Platform Strategy: When OCP for AI vs Dedicated Cloud
Run AI on OpenShift when compliance demands on-prem or VPC-isolated workloads, GPUs already exist in your data centers, or MLOps maturity requires the same GitOps and monitoring as microservices. Dedicated hyperscaler ML platforms win for bursty GPU needs without capital expense — hybrid patterns train in cloud, deploy inference on OCP at the edge.
Compare openshift vs kubernetes at the AI layer: RHOAI is Red Hat-specific value; upstream Kubeflow on vanilla K8s trades support integration for portability. Organizations deep in Red Hat subscriptions usually choose RHOAI; cloud-native startups may not.
Start with a non-production GPU slice, prove notebook-to-serving path, then expand quota and hardware. OpenShift AI integration succeeds when platform and data science share ownership — not when GPUs are dumped on engineers without routes, quotas, or a serving standard.
Build internal golden paths: approved notebook images, pipeline templates, and KServe InferenceService examples — reduce one-off snowflake deployments that bypass monitoring and cost controls.
Day-2 OpenShift AI Integration Operations
Upgrade RHOAI and GPU operators in lab before production — driver bumps can require node drains affecting all GPU workloads. Coordinate with CVO upgrade windows documented in upgrade planning runbooks.

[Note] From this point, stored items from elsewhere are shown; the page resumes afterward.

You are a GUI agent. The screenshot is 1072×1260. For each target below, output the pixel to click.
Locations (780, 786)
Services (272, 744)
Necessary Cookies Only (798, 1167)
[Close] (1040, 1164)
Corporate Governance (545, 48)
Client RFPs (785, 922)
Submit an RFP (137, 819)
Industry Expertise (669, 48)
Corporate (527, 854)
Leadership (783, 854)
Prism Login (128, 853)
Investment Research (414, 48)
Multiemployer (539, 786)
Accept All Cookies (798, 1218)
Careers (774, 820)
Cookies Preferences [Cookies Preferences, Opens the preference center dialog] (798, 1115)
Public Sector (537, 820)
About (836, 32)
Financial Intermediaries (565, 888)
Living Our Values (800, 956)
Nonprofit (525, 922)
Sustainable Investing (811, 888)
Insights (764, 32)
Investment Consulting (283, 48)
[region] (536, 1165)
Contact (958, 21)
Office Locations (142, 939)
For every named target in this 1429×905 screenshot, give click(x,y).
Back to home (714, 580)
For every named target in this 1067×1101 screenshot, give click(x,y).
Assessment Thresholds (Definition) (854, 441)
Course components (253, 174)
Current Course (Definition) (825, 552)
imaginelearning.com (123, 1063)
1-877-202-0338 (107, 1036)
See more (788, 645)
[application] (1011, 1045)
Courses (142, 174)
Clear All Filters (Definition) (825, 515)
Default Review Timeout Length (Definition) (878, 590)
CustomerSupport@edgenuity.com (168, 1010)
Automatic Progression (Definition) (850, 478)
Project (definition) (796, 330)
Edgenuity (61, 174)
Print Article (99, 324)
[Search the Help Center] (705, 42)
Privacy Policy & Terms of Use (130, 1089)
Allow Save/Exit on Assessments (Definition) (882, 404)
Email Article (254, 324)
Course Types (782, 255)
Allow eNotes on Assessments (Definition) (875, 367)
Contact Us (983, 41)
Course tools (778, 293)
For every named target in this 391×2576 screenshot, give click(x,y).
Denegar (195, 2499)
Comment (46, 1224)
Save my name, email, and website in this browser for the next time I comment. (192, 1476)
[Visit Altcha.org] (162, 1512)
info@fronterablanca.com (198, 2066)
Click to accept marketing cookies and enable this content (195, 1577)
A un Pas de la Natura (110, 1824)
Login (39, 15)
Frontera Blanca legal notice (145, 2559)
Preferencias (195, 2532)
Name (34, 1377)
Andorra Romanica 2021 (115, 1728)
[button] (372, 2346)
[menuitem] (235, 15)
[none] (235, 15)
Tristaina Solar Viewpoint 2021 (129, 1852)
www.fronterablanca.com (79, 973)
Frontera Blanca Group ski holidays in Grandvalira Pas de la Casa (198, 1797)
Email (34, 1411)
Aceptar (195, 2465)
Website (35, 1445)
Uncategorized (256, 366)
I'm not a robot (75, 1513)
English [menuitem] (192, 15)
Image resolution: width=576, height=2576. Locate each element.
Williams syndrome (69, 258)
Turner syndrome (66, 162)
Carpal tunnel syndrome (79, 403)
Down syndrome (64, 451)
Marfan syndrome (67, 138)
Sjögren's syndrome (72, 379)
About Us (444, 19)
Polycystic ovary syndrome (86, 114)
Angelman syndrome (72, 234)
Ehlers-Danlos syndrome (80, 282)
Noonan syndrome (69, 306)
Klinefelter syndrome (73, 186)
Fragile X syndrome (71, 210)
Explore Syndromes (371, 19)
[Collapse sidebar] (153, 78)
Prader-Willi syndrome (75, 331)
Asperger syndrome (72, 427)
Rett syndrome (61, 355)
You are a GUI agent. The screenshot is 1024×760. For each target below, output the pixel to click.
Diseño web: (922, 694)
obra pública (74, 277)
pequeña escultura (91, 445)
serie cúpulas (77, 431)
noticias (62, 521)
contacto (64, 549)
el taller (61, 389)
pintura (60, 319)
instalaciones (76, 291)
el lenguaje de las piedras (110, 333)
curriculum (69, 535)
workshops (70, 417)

Chargeback GPU hours per namespace using DCGM metrics and Prometheus — data science teams consume expensive capacity; visibility prevents idle GPU nodes running 24/7 for occasional experiments.
OpenShift AI integration matures into standard platform SKUs: inference routes behind corporate WAF, models scanned for pickle deserialization risks, and DR plans covering model artifact backups alongside application PVCs.
Data science platform SLAs should cover notebook availability, GPU queue time, and inference latency — publish metrics so teams know when to escalate capacity requests.
Data Governance and Responsible AI on OpenShift
PII in training data requires namespace isolation, encryption at rest on PVCs and object stores, and audit of notebook egress — OpenShift AI does not remove GDPR or DPDP obligations.
Model bias testing and human review gates belong in pipeline stages before KServe promotion — automate block on failed fairness thresholds where regulations require.
OpenShift AI integration with corporate data catalogs helps data scientists discover approved datasets instead of copying production extracts to laptops.
Hybrid LLM patterns call external APIs from restricted namespaces with egress allowlists and prompt logging — balance innovation with data-leak prevention when models cannot run entirely on-prem.
Executive dashboards on GPU utilization and model SLA tie AI investment to business outcomes — finance funds expansion when metrics prove inference revenue or cost savings, not notebook counts alone.